Level, A. V., & Mach, M. (2005). Peer mentoring: one institution's approach to mentoring academic librarians. Library Management, 26(6/7), 301-310. Retrieved November 16, 2007, from Emerald database. doi:10.1108/01435120410609725

Level and Mach discuss different types of mentoring that tenure-track academic librarians receive and how those different types work at the Colorado State University Libraries (CSUL). There are two types of mentoring: formal mentoring and peer mentoring. Formal mentoring is when a tenured faculty member takes a tenure-track faculty member as a mentee. The mentor helps the mentee learn about the libraries practices and makes sure they are on-track to obtain tenure. However, with the large number of retirees in academic libraries lately, the mentor to mentee ratio has gone up dramatically. Therefore, some libraries are including peer mentoring for tenure-track librarians. Peer mentoring involves groups of librarians of approximately the same status getting together help teach the new librarians the ropes and to help encourage and support each other through the tenure process. At CSUL, the formal mentoring program was not working for many of the new tenure-track librarians, so some of them got together and, with the approval of the library's management, established a peer mentoring group, "juniors." The juniors had regular meetings during which they discussed the tenure process, invited senior faculty to give talks, and had formal presentations and panel discussions. The peer mentoring group has not only assisted tenure-track faculty in feeling better about the tenure process, but also helped to create cross-department discussions and collaborations, which is seen as a huge advantage for the library.  Peer mentorship can be and incredibly effective way of integrating a new faculty into the library and proving benefits both to the workers and the organization as a whole.

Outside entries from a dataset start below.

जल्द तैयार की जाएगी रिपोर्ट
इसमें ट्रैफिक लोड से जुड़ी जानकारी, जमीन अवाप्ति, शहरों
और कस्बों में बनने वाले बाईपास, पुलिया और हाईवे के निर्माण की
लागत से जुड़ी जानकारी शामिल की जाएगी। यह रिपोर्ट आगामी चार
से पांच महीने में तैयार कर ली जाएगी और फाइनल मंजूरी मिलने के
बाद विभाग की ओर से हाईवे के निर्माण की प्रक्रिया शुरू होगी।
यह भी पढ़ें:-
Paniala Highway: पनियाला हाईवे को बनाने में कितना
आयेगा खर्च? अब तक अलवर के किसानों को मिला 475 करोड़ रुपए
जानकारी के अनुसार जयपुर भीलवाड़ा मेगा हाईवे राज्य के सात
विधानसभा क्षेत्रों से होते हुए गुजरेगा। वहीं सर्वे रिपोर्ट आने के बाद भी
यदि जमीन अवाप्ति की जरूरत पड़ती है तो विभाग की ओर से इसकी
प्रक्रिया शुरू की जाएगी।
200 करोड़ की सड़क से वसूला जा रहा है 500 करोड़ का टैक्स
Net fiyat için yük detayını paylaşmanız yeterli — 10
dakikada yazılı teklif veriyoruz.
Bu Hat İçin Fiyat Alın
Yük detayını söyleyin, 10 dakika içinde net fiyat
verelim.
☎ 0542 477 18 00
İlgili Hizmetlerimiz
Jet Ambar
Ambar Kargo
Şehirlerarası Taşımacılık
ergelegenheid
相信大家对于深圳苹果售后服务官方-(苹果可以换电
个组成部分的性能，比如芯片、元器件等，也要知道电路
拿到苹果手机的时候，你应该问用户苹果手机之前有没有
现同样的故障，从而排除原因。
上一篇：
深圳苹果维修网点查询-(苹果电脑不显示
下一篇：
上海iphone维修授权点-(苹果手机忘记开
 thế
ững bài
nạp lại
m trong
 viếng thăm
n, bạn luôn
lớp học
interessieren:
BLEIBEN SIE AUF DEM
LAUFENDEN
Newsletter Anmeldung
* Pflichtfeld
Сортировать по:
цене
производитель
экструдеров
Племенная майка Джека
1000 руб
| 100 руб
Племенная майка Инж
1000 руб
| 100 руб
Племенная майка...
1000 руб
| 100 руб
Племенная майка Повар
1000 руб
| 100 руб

Liu, J.-S., Tseng, M.-H., & Huang, T.-K. (2004). Mediating team work for digital heritage archiving. Proceedings of the 4th ACM/IEEE-CS Joint Conference on Digital Libraries, 259-268. Retrieved September 12, 2007, from The AMC Digital Library database. doi:10.1109/JCDL.2004.1336135

Liu, Tseng, & Huang recognized that while there are many initiatives to preserve cultural heritage in a digital format, they are done by professionals in the digital archiving world and since these professionals cannot be in all places at once, there are pieces of cultural heritage that are being lost. Therefore, they propose a system which allows a team of amateurs to create a digital collection of material that they are passionate about. The system works by breaking down the process into a series of tasks and responsibilities, based on the strengths of the different members of the team, so that each person knows what their roles are and what is expected of them. The team uses software called HAM (Heritage Archiving Mediator), which allows them to input their work, track the progress of the endeavor, and discuss problems that may come up. According to the authors, two digital archives have been created using the process they have outlined and HAM to keep it all in order. The authors understand that to create a digital heritage archive, many different types of specialists are needed and they all need to work together and to be enthusiastic about the subject they are working on. They have put a great deal of thought into their proposal, both in terms of what is necessary to create a digital archive through online teamwork and how to keep it organized. It would be great to see further testing of their system and software to find out how well it works in different situations with a variety of materials and subjects.

Mi, J., & Nesta, F. (2006). Marketing library services to the Net Generation. Library Management, 27(6/7), 411-422. Retrieved November 9, 2007, from Emerald database. doi:10.1108/01435120610702404

Mi and Nesta propose a way of dealing with the supposed decline in the use of libraries due to the internet, and in particular search engines such as Google. In order to help users make use of the libraries, the authors suggest that libraries should use known techniques to market libraries to the Net Generation. The Net Generation are people who have grown up with a computer for almost their whole life and use the internet as "their primary media vehicle." In order to market to them, Mi and Nesta stated that libraries should figure out what needs these users have and how to show them the added value of the library. Ways they recommend to do this include updating the library brand to beyond just books and make websites that incorporate interactive media and non-linear learning. I agree with the authors in that the future of libraries depends on how well the value of the library is marketed to the Net Generation and think that they came up with a number of good ideas for how to go about doing this marketing.